The scary thunder that strikes from sky to the earth has become the source for the world’s myths and legend. This natural phenomenon of lightning that strikes the earth from the sky has fascinated people around the world for centuries long. There are several famous theories from the famous scientific researches about the formation of lightning but to be exact, what causes lightning? The famous theory that is accepted widely around the world is the charging of the cumulonimbus clouds, which will result of a bright flash of electricity that often occur during a thunderstorm.

Besides that, lightning can also be seen during volcanic eruptions, surface nuclear explosions and also forest fires. It travels at a tremendous speed of 60,000 meters per second and is known to kill more people than hurricane or tornado. Every year, 100 people die and at least 250 people are injured from lightning strikers in the United States. The states that have the highest number of lightning strikes than any other part of the US is Florida but it have one of the lowest amounts of fatality.

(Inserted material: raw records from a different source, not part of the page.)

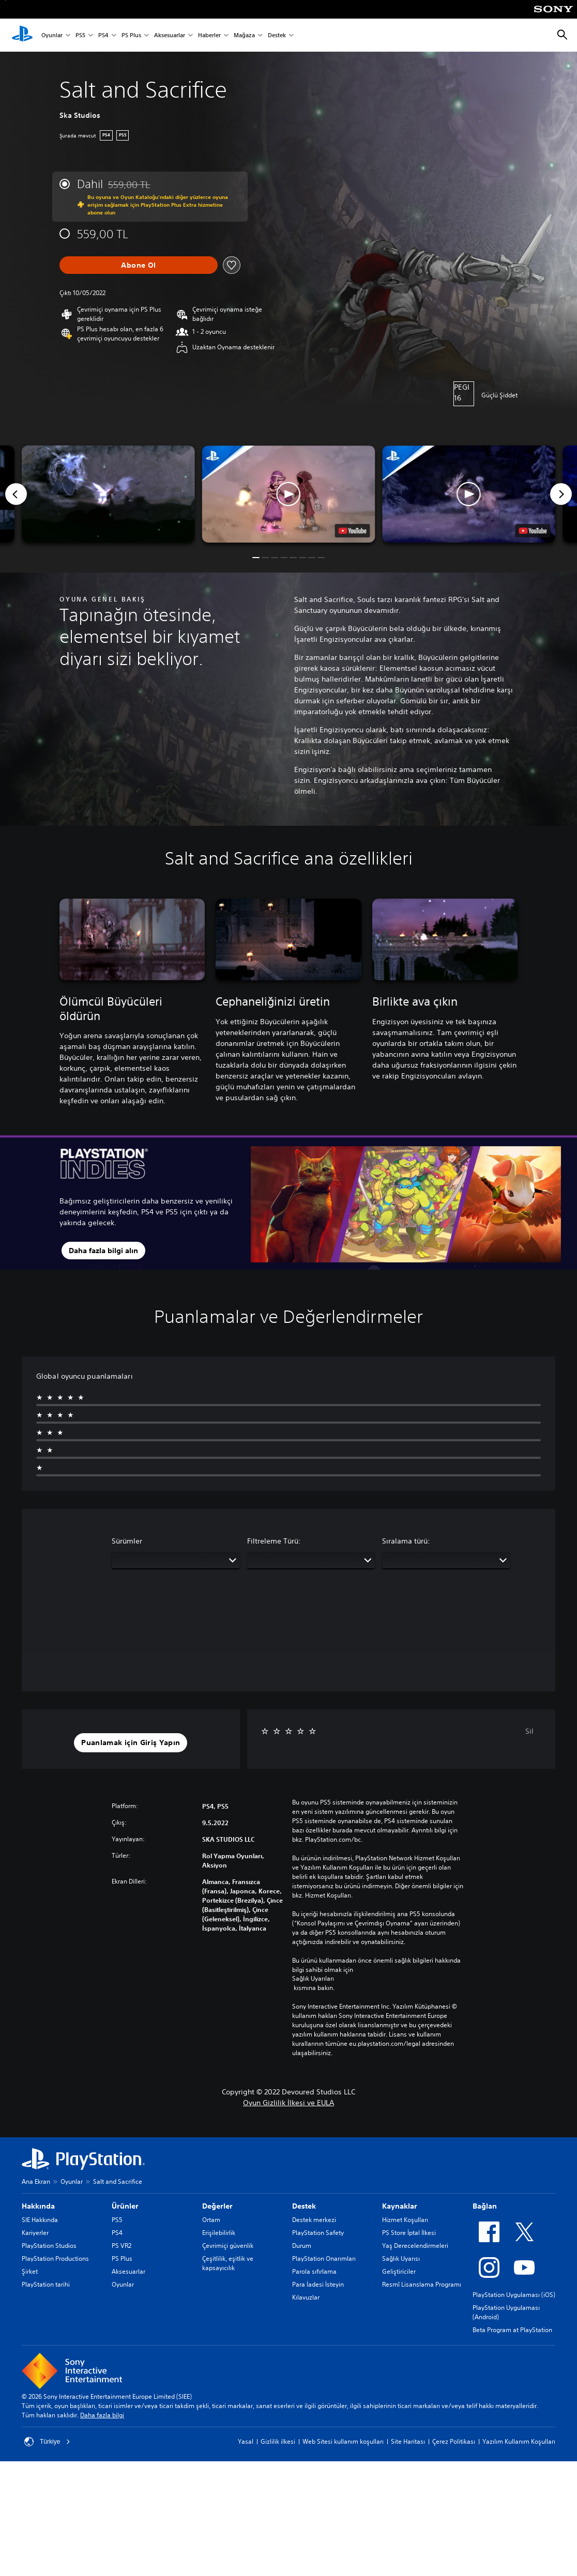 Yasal (245, 2441)
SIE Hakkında (40, 2219)
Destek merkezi (314, 2219)
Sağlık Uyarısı (401, 2258)
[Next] (561, 494)
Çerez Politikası (453, 2441)
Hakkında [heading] (38, 2206)
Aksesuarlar (169, 35)
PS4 (103, 35)
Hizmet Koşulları (405, 2219)
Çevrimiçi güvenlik (227, 2245)
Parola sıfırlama (314, 2271)
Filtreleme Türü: (274, 1541)
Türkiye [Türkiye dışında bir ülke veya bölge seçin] (47, 2441)
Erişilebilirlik (218, 2232)
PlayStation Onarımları (324, 2258)
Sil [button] (529, 1731)
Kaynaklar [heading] (399, 2206)
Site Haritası (408, 2441)
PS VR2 (121, 2245)
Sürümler (127, 1541)
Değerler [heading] (217, 2206)
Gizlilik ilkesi (278, 2441)
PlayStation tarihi (46, 2284)
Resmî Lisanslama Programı (421, 2284)
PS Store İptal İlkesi (409, 2232)
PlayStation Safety (318, 2232)
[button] (288, 494)
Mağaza (244, 35)
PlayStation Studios (49, 2245)
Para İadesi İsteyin (318, 2284)
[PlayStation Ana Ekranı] (22, 35)
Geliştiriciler (399, 2271)
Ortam (211, 2219)
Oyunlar (52, 35)
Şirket (30, 2271)
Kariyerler (35, 2232)
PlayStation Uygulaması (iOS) (514, 2294)
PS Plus (131, 35)
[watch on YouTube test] (352, 530)
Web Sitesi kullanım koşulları (343, 2441)
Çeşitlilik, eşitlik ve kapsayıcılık (227, 2263)
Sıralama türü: (406, 1541)
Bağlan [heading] (485, 2206)
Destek (277, 35)
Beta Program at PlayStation (512, 2329)
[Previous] (16, 494)
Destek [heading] (304, 2206)
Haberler (209, 35)
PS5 (80, 35)
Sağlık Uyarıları (313, 1979)
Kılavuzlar (306, 2297)
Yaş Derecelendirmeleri (415, 2245)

There are several theories about the forming of lightning and the scientists are still working hard to find out the main cause of this phenomenon.

The forming of clouds in the earth atmosphere and the difference of the air temperature causes the forming of large, dense and tall cumulonimbus clouds at the height of 15000-25000 feet above the sea level. In the moment of thunderstorms, strong air currents will cause the water and ice particles in the cumulonimbus clouds to collide and these collisions eventually create two electric charges, positive charge and negative charge. The two charges will separate from each other, where the negative charges will move to the bottom of the cloud, while the positive charges will be at the upper and middle part of the cloud.

When the difference of the electric charges is too large, the air around the cloud will be ionize and the ionize air will make a very good conductor of electricity, which will build the bridge between the earth and the cloud. When the charges get larger, the clouds will attract another clouds. When the two or more clouds with high amount of electrical charges meet and stroke against each other, a giant electrical sparks will be created and if the air in the area is condensely ionize, the giant sparks will strike the ground forming the phenomenon we called as lightning.